Юра пожал плечами и вышел во двор. Добрел до сарайчика, возле которо­го среди густых кустов бузины стояла полендвица дров. Полусгнившая дверь сарая была приоткрыта, и Юра заглянул туда. С шумом выпорхнула стайка воробьев, которая пригнездилась в сарае среди штабелей полуразбитых ящи­ков, пустых рассохшихся бочек и боченков. Он еще немного послонялся по двору, но, не найдя ничего примечательного, присел На корягу возле по­ленницы. Пригревало отходящее к закату солнце, от поленницы тянуло прельцой, шелестела листьями бузина. И Юре вдруг показалось, что он на берегу пруда, сейчас послышится мамин голос, он откроет глаза и увидит на тропинке ее и отца – рядом, вместе…

– Но, открыв глаза, Юра увидел, как к крыльцу торопливо прошел обор­ванный человек, постучал в дверь. К нему вышел Бинский. Они о чем-то ко­ротко поговорили, и незнакомец так же торопливо ушел. А Бинский исчез в доме и вскоре появился во дворе, держа в руках завернутый в тряпье ка­кой-то длинный предмет. На ходу он сказал Юре:

– Вы извините, кадет! Но масла не оказалось, и я сейчас за ним схожу! Я быстро!.. – И ушел, смешно подпрыгивая и клоня вперед сухое угловатое тело.

Юре ничего не оставалось, как ждать. Он снова присел возле поленницы, и память опять вернула его в прошлое…

Парк, окружавший усадьбу, переходил в непролазные заросли бузины, а за ними начинался заповедный, вечно наполненный гулом листвы и птичьим гомоном лес. Петляющая тропинка приводила к пруду, куда Юре запрещали ходить одному.

Но он часто нарушал запрет, считая и заросли бузины и пруд самыми та­инственными и интересными местами в имении.

В тот день он пошел к пруду с садовником дядей Семеном, Добрый седо­бородый садовник вырезал из дерева кораблики.

Куски крепкого дерева превращались в дредноуты и броненосцы. Дядя Се­мен должен был командовать германскими кораблями, а Юра был командующим русской эскадрой. Он обрушивал на германские корабли сокрушительный огонь, топил их и десантом врывался во вражеские порты, а дядя Семен только разводил руками и ласково признавался в своем неумении командо­вать.

…Бинский торопливо миновал несколько сонных улочек, лесопилку и очутился возле кладбища паровозов и вагонов. Крадучись, прошел на край кладбища, затаился среди зияющих прогнившими ребрами вагонов, стал ожи­дающе высматривать что-то на глухой тропке, ведущей к поселку. И вскоре увидел: четверо чекистов вели к кладбищу Загладина. Загладин шел впере­ди. Во всей его фигуре была видна обреченность. Рядом с ним широко выша­гивал Семен Алексеевич. Замыкали шествие остальные трое чекистов, среди которых был и Сазонов. Все пятеро подошли к кладбищу и пошли вдоль ваго­нов.

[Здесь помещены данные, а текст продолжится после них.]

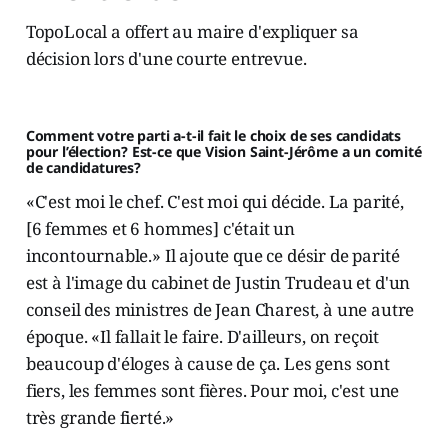
TopoLocal a offert au maire d'expliquer sa
décision lors d'une courte entrevue.
Comment votre parti a-t-il fait le choix de ses candidats
pour l’élection? Est-ce que Vision Saint-Jérôme a un comité
de candidatures?
«C'est moi le chef. C'est moi qui décide. La parité,
[6 femmes et 6 hommes] c'était un
incontournable.» Il ajoute que ce désir de parité
est à l'image du cabinet de Justin Trudeau et d'un
conseil des ministres de Jean Charest, à une autre
époque. «Il fallait le faire. D'ailleurs, on reçoit
beaucoup d'éloges à cause de ça. Les gens sont
fiers, les femmes sont fières. Pour moi, c'est une
très grande fierté.»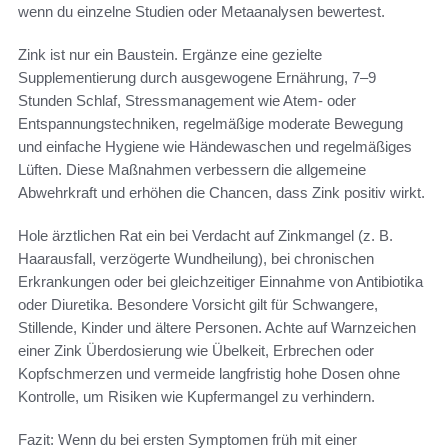
wenn du einzelne Studien oder Metaanalysen bewertest.
Zink ist nur ein Baustein. Ergänze eine gezielte
Supplementierung durch ausgewogene Ernährung, 7–9
Stunden Schlaf, Stressmanagement wie Atem- oder
Entspannungstechniken, regelmäßige moderate Bewegung
und einfache Hygiene wie Händewaschen und regelmäßiges
Lüften. Diese Maßnahmen verbessern die allgemeine
Abwehrkraft und erhöhen die Chancen, dass Zink positiv wirkt.
Hole ärztlichen Rat ein bei Verdacht auf Zinkmangel (z. B.
Haarausfall, verzögerte Wundheilung), bei chronischen
Erkrankungen oder bei gleichzeitiger Einnahme von Antibiotika
oder Diuretika. Besondere Vorsicht gilt für Schwangere,
Stillende, Kinder und ältere Personen. Achte auf Warnzeichen
einer Zink Überdosierung wie Übelkeit, Erbrechen oder
Kopfschmerzen und vermeide langfristig hohe Dosen ohne
Kontrolle, um Risiken wie Kupfermangel zu verhindern.
Fazit: Wenn du bei ersten Symptomen früh mit einer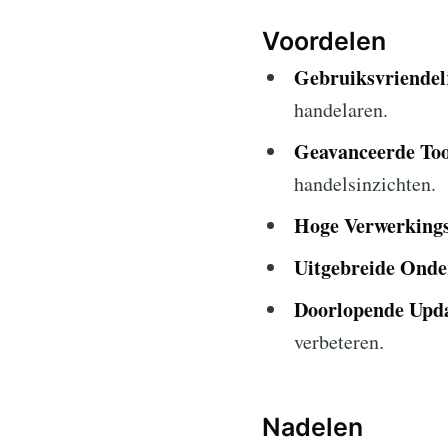
Voordelen
Gebruiksvriendel
handelaren.
Geavanceerde Too
handelsinzichten.
Hoge Verwerkings
Uitgebreide Onde
Doorlopende Upda
verbeteren.
Nadelen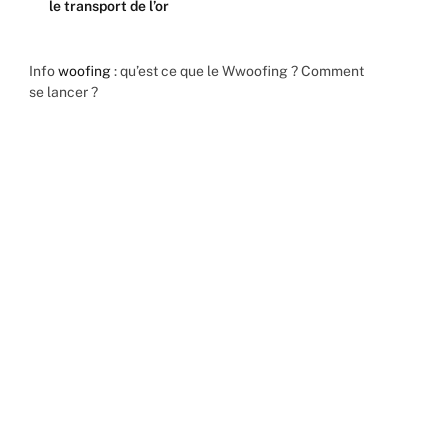
le transport de l’or
Info
woofing
: qu’est ce que le Wwoofing ? Comment
se lancer ?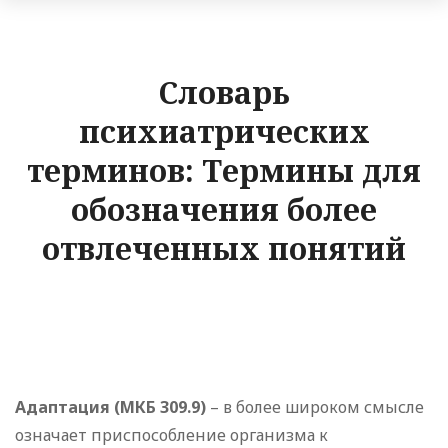
Словарь
психиатрических
терминов: Термины для
обозначения более
отвлеченных понятий
Адаптация (МКБ 309.9)
– в более широком смысле
означает приспособление организма к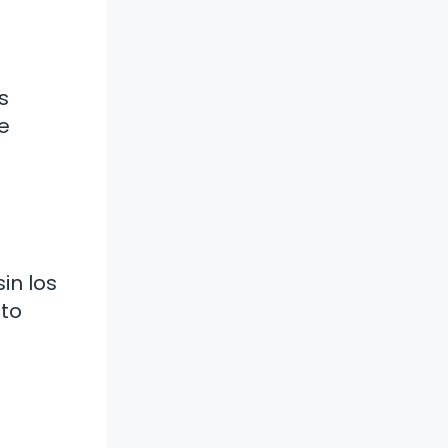
s
e
in los
sto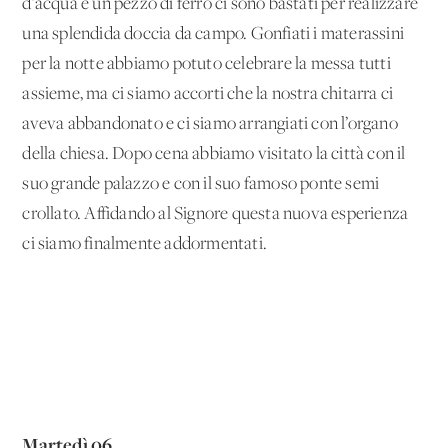
d’acqua e un pezzo di ferro ci sono bastati per realizzare
una splendida doccia da campo. Gonfiati i materassini
per la notte abbiamo potuto celebrare la messa tutti
assieme, ma ci siamo accorti che la nostra chitarra ci
aveva abbandonato e ci siamo arrangiati con l’organo
della chiesa. Dopo cena abbiamo visitato la città con il
suo grande palazzo e con il suo famoso ponte semi
crollato. Affidando al Signore questa nuova esperienza
ci siamo finalmente addormentati.
Martedì 06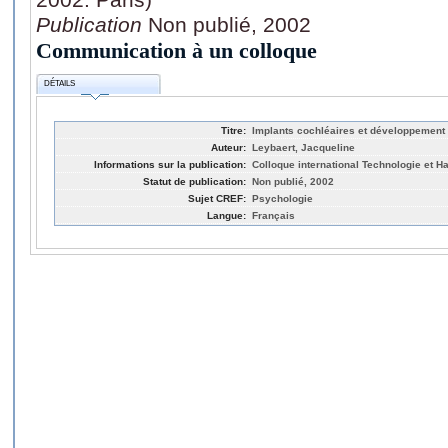
Publication
Non publié, 2002
Communication à un colloque
DÉTAILS
Titre:
Implants cochléaires et développement 
Auteur:
Leybaert, Jacqueline
Informations sur la publication:
Colloque international Technologie et H
Statut de publication:
Non publié, 2002
Sujet CREF:
Psychologie
Langue:
Français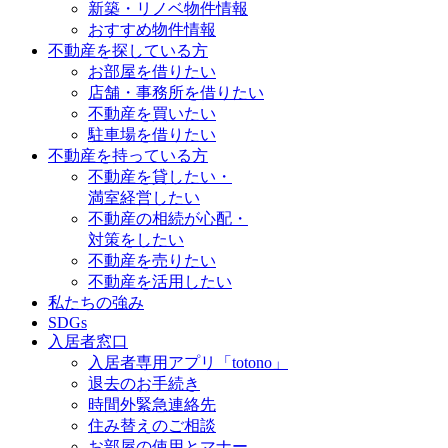
新築・リノベ物件情報
おすすめ物件情報
不動産を探している方
お部屋を借りたい
店舗・事務所を借りたい
不動産を買いたい
駐車場を借りたい
不動産を持っている方
不動産を貸したい・
満室経営したい
不動産の相続が心配・
対策をしたい
不動産を売りたい
不動産を活用したい
私たちの強み
SDGs
入居者窓口
入居者専用アプリ「totono」
退去のお手続き
時間外緊急連絡先
住み替えのご相談
お部屋の使用とマナー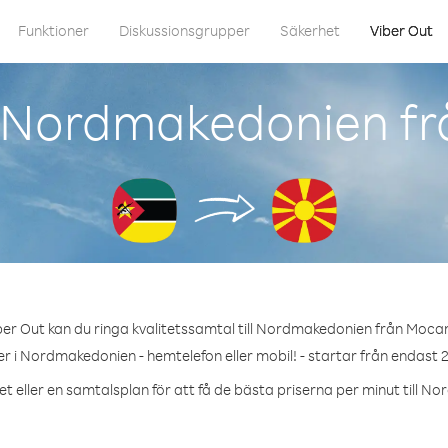
Funktioner
Diskussionsgrupper
Säkerhet
Viber Out
r Nordmakedonien f
er Out kan du ringa kvalitetssamtal till Nordmakedonien från Moc
r i Nordmakedonien - hemtelefon eller mobil! - startar från endast 2
t eller en samtalsplan för att få de bästa priserna per minut till 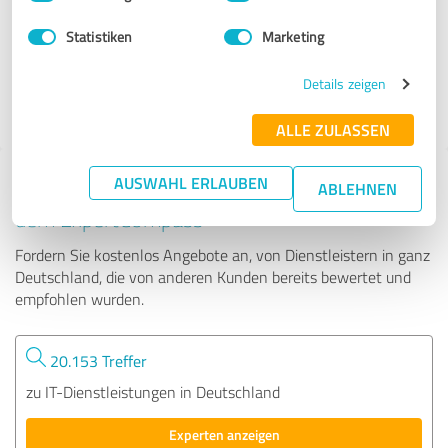
Statistiken
Marketing
63 Bewertungen
Details zeigen
ALLE ZULASSEN
AUSWAHL ERLAUBEN
Tipp: Die passenden Experten finden - mit
ABLEHNEN
dem ExpertCompass
Fordern Sie kostenlos Angebote an, von Dienstleistern in ganz
Deutschland, die von anderen Kunden bereits bewertet und
empfohlen wurden.
20.153 Treffer
zu IT-Dienstleistungen in Deutschland
Experten anzeigen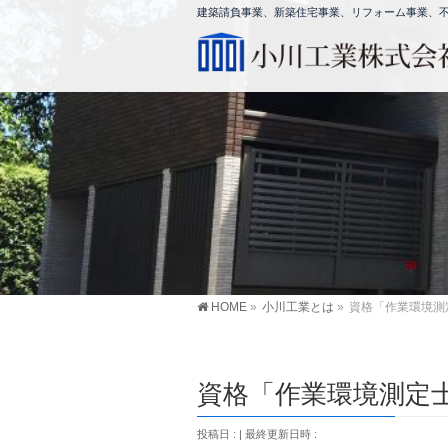
建築請負事業、新築住宅事業、リフォーム事業、不動
HOME
»
小川工業とは
»
資格「作業環境測
資格「作業環境測定
投稿日 :
最終更新日時 :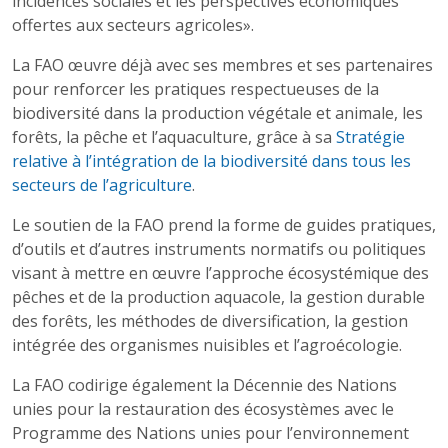
incidences sociales et les perspectives économiques
offertes aux secteurs agricoles».
La FAO œuvre déjà avec ses membres et ses partenaires
pour renforcer les pratiques respectueuses de la
biodiversité dans la production végétale et animale, les
forêts, la pêche et l’aquaculture, grâce à sa
Stratégie
relative à l’intégration de la biodiversité dans tous les
secteurs de l’agriculture
.
Le soutien de la FAO prend la forme de guides pratiques,
d’outils et d’autres instruments normatifs ou politiques
visant à mettre en œuvre l’approche écosystémique des
pêches et de la production aquacole, la gestion durable
des forêts, les méthodes de diversification, la gestion
intégrée des organismes nuisibles et l’agroécologie.
La FAO codirige également la Décennie des Nations
unies pour la restauration des écosystèmes avec le
Programme des Nations unies pour l’environnement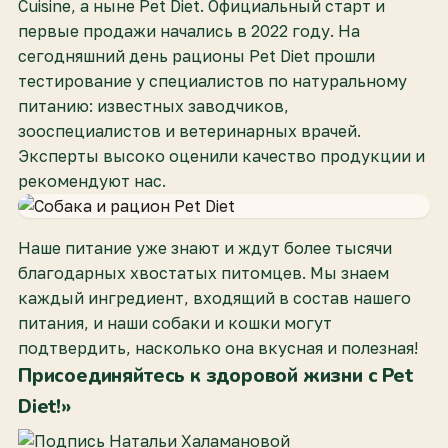
Cuisine, а ныне Pet Diet. Официальный старт и
первые продажи начались в 2022 году. На
сегодняшний день рационы Pet Diet прошли
тестирование у специалистов по натуральному
питанию: известных заводчиков,
зооспециалистов и ветеринарных врачей.
Эксперты высоко оценили качество продукции и
рекомендуют нас.
Наше питание уже знают и ждут более тысячи
благодарных хвостатых питомцев. Мы знаем
каждый ингредиент, входящий в состав нашего
питания, и наши собаки и кошки могут
подтвердить, насколько она вкусная и полезная!
Присоединяйтесь к здоровой жизни с Pet
Diet!»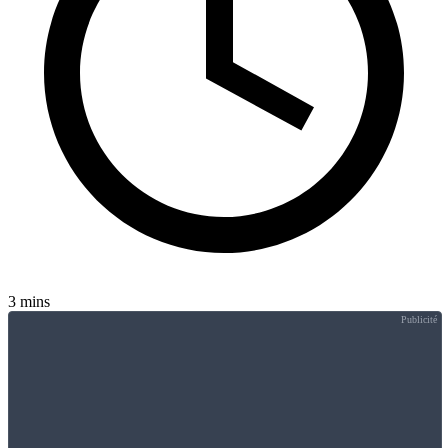
3 mins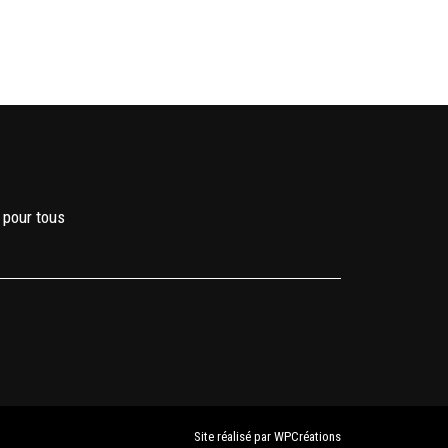
 pour tous
Site réalisé par
WPCréations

Напряженно следя за чекистами и Загладиным, Бинский торопливо развер­нул тряпье, и в его руках тускло блеснула короткостволая кавалерийская винтовка. Он сунул ее в щель между досками и, приложившись щекой к прик­ладу, продолжал наблюдать за всеми пятерыми.

Вот Загладин, а следом за ним и чекисты свернули к вагонам, и Бинский на какое-то время потерял их из виду. Появились они совсем близко от не­го, прошли мимо. На мушку винтовки Бинского попал Семен Алексеевич и долго так шел всего в одном мгновении от смерти. Потом ствол переместил­ся на Сазонова, но почти тотчас неотвратимо сдвинулся еще раз – и теперь в прорези прицела покачивалась голова Загладина.

Когда Загладин приостановился, Бинский не спеша, как на учениях, спустил курок. Грянул выстрел. Весовщик удивленно распрямился и поднял руку, точно хотел показать на крышу вагона или дотянуться до неба. И так, с поднятой к небу рукой, рухнул на землю.

Семен Алексеевич и трое чекистов привычно выхватили оружие и шарахну­лись к старым вагонам, припали к доскам, вжались в них. Поводили глазами по сторонам, пытаясь разобраться, откуда последовал выстрел.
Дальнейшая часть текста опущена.